01.31.2010 0

A Lesson for Dems from Delawares Beau Biden

  • On: 02/08/2010 11:48:02
  • In: Elections
  • By Chris Slavens

    The Democrats’ future in the U.S. Senate looks even gloomier following Delaware Attorney General Joseph R. “Beau” Biden’s announcement on January 25 that he would not run for the seat vacated by his father, Vice President Joseph R. “Joe” Biden, Jr. Democrats at the national level, unnerved by a recent series of Republican victories in special elections, had looked to the younger Biden as their best hope for keeping both of the First State’s Senate seats in Democratic hands. The refusal of the vice president’s son to run for Senate in the nation’s second-smallest state says a lot about the current political climate.

    Delawareans have been voting for (or against) Bidens since 1969, when 26-year-old Joe Biden ran for county council and won, only to run for U.S. Senate two years later, bypassing the usual political ladder of state offices and scoring a tremendous upset victory over Republican incumbent J. Caleb Boggs. In 2006, his son ran for state attorney general, successfully relying on family name recognition to defeat an opponent that was significantly better qualified. Of course, most followers of national-level politics probably have one question about the goings-on of Delaware: Who the heck cares?

    The Obama administration cares. So does the Democratic Senatorial Campaign Committee, and Democrats across the country who see their Senate majority slipping away, one seat at a time. The fact is, Biden was their only hope to defeat Delaware’s Republican candidate, current U.S. Representative Michael Castle, a former two-term governor whose moderate status has earned him nine House terms in a strongly Democratic state. Barring a miracle for Democrats, Castle will occupy a seat held by their party since 1972.

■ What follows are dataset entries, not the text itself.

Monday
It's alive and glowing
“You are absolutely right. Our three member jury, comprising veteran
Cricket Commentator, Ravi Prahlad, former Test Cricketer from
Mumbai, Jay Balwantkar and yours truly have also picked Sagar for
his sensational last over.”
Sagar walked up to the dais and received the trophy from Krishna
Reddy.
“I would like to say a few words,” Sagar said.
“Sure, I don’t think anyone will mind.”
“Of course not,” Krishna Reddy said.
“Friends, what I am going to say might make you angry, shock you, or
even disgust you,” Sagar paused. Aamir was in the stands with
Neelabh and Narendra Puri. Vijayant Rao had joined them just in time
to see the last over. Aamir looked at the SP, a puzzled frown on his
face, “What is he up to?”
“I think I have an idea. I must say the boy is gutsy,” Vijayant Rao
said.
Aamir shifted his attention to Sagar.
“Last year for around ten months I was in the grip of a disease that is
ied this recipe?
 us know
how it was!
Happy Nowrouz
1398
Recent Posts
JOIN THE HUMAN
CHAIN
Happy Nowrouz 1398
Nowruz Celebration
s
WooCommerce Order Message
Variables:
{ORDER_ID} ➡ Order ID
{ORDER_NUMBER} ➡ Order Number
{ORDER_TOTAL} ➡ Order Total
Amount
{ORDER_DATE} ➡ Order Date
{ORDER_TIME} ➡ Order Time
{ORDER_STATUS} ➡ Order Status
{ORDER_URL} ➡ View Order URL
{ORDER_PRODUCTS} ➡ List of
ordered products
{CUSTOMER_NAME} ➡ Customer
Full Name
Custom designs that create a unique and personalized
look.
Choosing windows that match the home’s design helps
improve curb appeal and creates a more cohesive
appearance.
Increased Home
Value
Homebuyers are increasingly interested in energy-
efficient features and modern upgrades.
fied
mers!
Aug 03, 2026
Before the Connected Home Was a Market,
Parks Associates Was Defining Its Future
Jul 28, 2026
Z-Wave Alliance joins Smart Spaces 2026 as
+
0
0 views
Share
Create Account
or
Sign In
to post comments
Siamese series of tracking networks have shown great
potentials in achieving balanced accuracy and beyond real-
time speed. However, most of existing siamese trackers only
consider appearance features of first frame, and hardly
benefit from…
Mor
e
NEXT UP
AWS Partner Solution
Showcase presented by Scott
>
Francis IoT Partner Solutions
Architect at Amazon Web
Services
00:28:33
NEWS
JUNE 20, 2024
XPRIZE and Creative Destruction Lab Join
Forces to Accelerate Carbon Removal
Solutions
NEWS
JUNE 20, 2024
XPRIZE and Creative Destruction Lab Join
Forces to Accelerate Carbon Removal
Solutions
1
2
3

    Sound familiar? Massachusetts, anyone? If Democrats have learned anything from recent losses, it is that they do not own certain states or offices, regardless of history or tradition. Their compliance with the president’s radical agenda is fueling a popular nonpartisan tea party movement, and awakening citizens who have previously stayed out of politics. Just as the Senate seat recently won by Scott Brown has been called “the Kennedy seat,” so could Delaware’s, temporarily held by placeholder Ted Kaufman, be called “the Biden seat.”

    No longer. The younger Biden’s wise decision not to run, thereby protecting his political future, should be a warning sign for other Democrats, as well as the White House. A prominent figure in a tiny state is unwilling to run despite his party’s urging, while the current administration and Congress are losing popularity. It is not a coincidence. How will Democrats fare in more moderate, evenly-divided battleground states, with candidates that cannot lean on local popularity and power like that of the Biden family?

    Republican Scott Brown’s recent upset victory taught us a lesson, or should have. Political parties or families do not own seats, and dissatisfaction with a White House agenda can affect local races. The lesson from Delaware, in the form of “Beau” Biden’s refusal to run, is that at least one Democrat has learned from what happened in Massachusetts, and now, faced with the prospect of a loss in the November election, is unwilling to wager his political future for the sake of a floundering party. In the coming months, as campaign filing deadlines draw closer, how many other would-be candidates will discover that, like Biden, they are not gamblers?

    Chris Slavens, former contributor to the Wilmington News Journal,  is a Liberty Features Syndicated writer.